TASK DATA:

▼

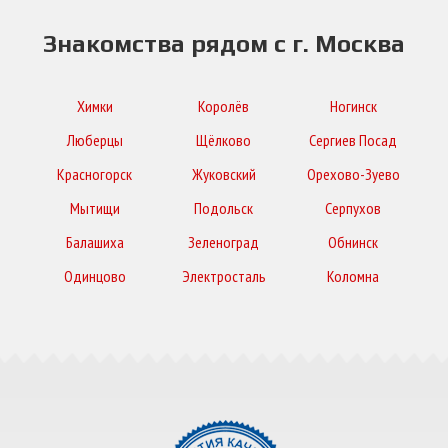
Знакомства рядом с г. Москва
Химки
Королёв
Ногинск
Люберцы
Щёлково
Сергиев Посад
Красногорск
Жуковский
Орехово-Зуево
Мытищи
Подольск
Серпухов
Балашиха
Зеленоград
Обнинск
Одинцово
Электросталь
Коломна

▲

WORK INSTRUCTION: Lines from the one containing "Красногорск" through the final line of the entries are the only ones to print, and each must match exactly.

REPLY TO THE EXERCISE:
Красногорск
Жуковский
Орехово-Зуево
Мытищи
Подольск
Серпухов
Балашиха
Зеленоград
Обнинск
Одинцово
Электросталь
Коломна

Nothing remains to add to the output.